THE TASK: What you return must be the lines of the data that hold the word "yang".

Extracted records:
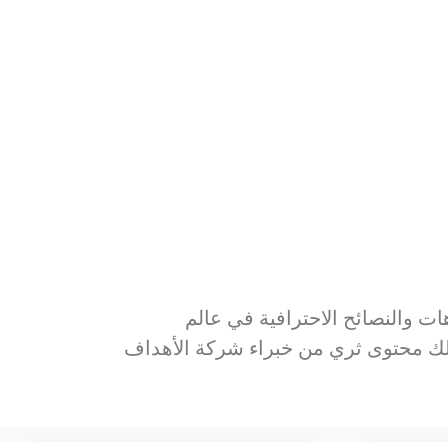
ات والنصائح الاحترافية في عالم
 لك محتوى ثري من خبراء شركة الأهداف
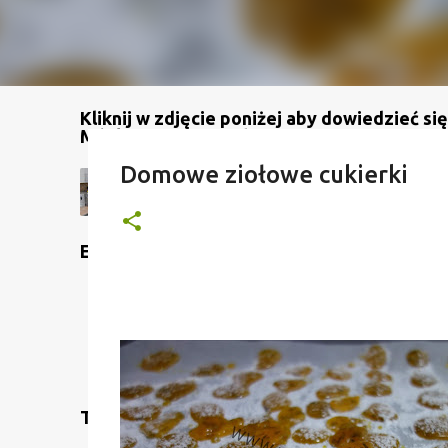
Kliknij w zdjęcie poniżej aby dowiedzieć się
Mój kanał na YouTube
Domowe ziołowe cukierki
Etykiety
Translate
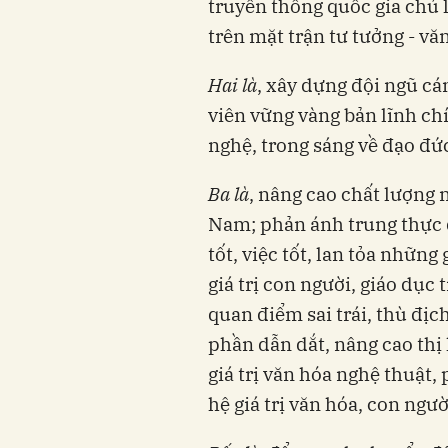
truyền thông quốc gia chủ 
trên mặt trận tư tưởng - vă
Hai là
, xây dựng đội ngũ cán
viên vững vàng bản lĩnh ch
nghệ, trong sáng về đạo đứ
Ba là
, nâng cao chất lượng 
Nam; phản ánh trung thực đ
tốt, việc tốt, lan tỏa những
giá trị con người, giáo dục
quan điểm sai trái, thù đị
phần dẫn dắt, nâng cao thị
giá trị văn hóa nghệ thuật,
hệ giá trị văn hóa, con ngư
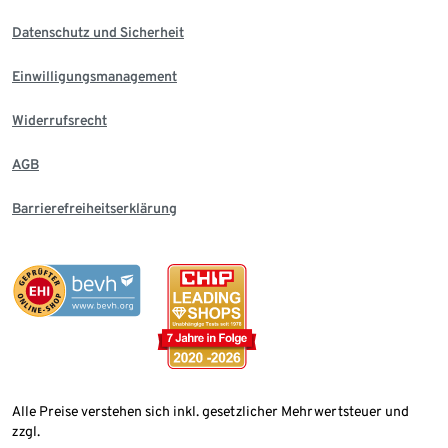
Datenschutz und Sicherheit
Einwilligungsmanagement
Widerrufsrecht
AGB
Barrierefreiheitserklärung
Alle Preise verstehen sich inkl. gesetzlicher Mehrwertsteuer und
zzgl.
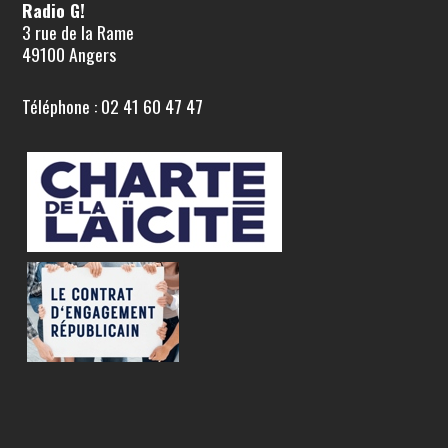
Radio G!
3 rue de la Rame
49100 Angers
Téléphone : 02 41 60 47 47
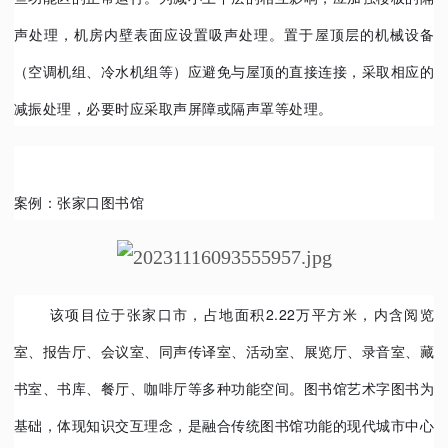
声处理，机房内壁表面应设置吸声处理。置于屋顶层的机械设备
（空调机组、冷水机组等）应避免与屋顶的直接连接，采取相应的
减振处理，必要时应采取声屏障或隔声罩等处理。
案例：张家口图书馆
该项目位于张家口市，占地面积2.22万平方米，内含阅览
室、报告厅、会议室、同声传译室、活动室、展览厅、录音室、藏
书室、书库、餐厅、咖啡厅等多种功能空间。图书馆艺术字图书为
基础，体现知识交互理念，是融合传统图书馆功能的现代城市中心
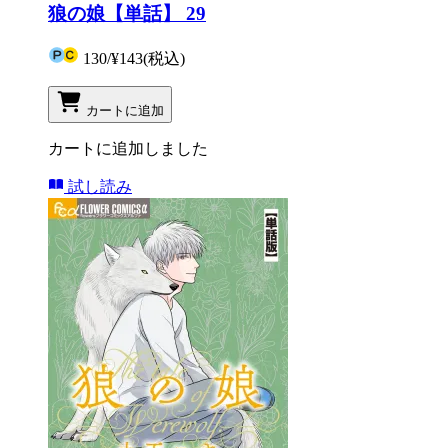
狼の娘【単話】 29
130
/
¥143
(税込)
カートに追加
カートに追加しました
試し読み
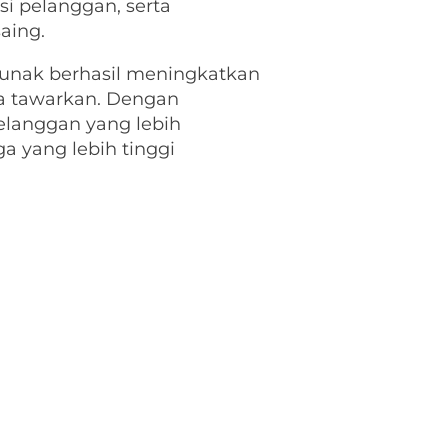
i pelanggan, serta
aing.
lunak berhasil meningkatkan
ka tawarkan. Dengan
elanggan yang lebih
a yang lebih tinggi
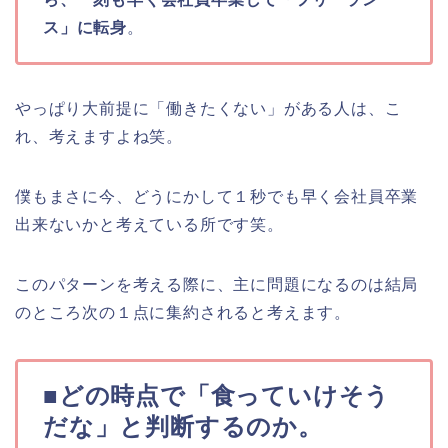
ス」に転身
。
やっぱり大前提に「働きたくない」がある人は、こ
れ、考えますよね笑。
僕もまさに今、どうにかして１秒でも早く会社員卒業
出来ないかと考えている所です笑。
このパターンを考える際に、主に問題になるのは結局
のところ次の１点に集約されると考えます。
■どの時点で「食っていけそう
だな」と判断するのか。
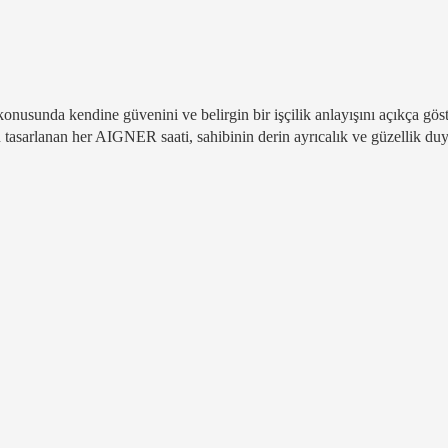
konusunda kendine güvenini ve belirgin bir işçilik anlayışını açıkça gös
in tasarlanan her AIGNER saati, sahibinin derin ayrıcalık ve güzellik du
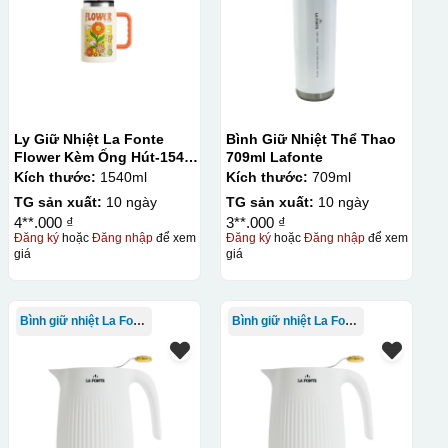
Ly Giữ Nhiệt La Fonte
Bình Giữ Nhiệt Thể Thao
Flower Kèm Ống Hút-1540
709ml Lafonte
ml-014786
Kích thước:
1540ml
Kích thước:
709ml
TG sản xuất:
10 ngày
TG sản xuất:
10 ngày
4**.000 ₫
3**.000 ₫
Đăng ký
hoặc
Đăng nhập
để xem
Đăng ký
hoặc
Đăng nhập
để xem
giá
giá
Bình giữ nhiệt La Fonte
Bình giữ nhiệt La Fonte
lên gốm sứ Bước 3: Cho vào lò nung ở nhiệt độ 700-800 độ C
ên gốm sứ, xưởng in sẽ in lên 1 loại giấy đặc biệt, và kích
ng bị nhỏ hoặc to quá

ANSWER FOR THIS EXERCISE:
elanggan yang lebih
a yang lebih tinggi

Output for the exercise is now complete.